● DIRECTIONS FOR THIS TASK
Each word in the data below should be copied exactly; the images should not.
DATASET below:
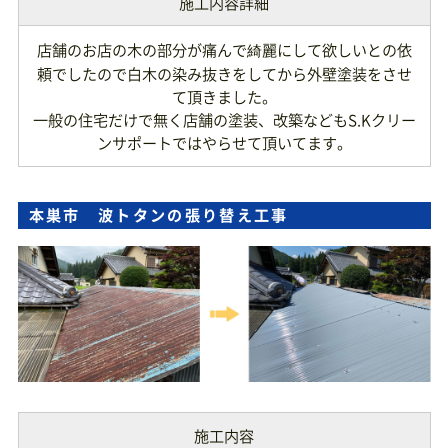
施工内容詳細
店舗のお店の木の部分が痛んで綺麗にして欲しいとの依
頼でしたので白木の染み抜きをしてから外壁塗装をさせ
て頂きました。
一般の住宅だけで無く店舗の塗装、改築などもS.Kクリー
ンサポートではやらせて頂いてます。
本巣市 波トタンの張り替え工事
施工内容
End of DATASET.
● RESULT OF THIS EXERCISE
施工内容詳細
店舗のお店の木の部分が痛んで綺麗にして欲しいとの依
頼でしたので白木の染み抜きをしてから外壁塗装をさせ
て頂きました。
一般の住宅だけで無く店舗の塗装、改築などもS.Kクリー
ンサポートではやらせて頂いてます。
本巣市 波トタンの張り替え工事
施工内容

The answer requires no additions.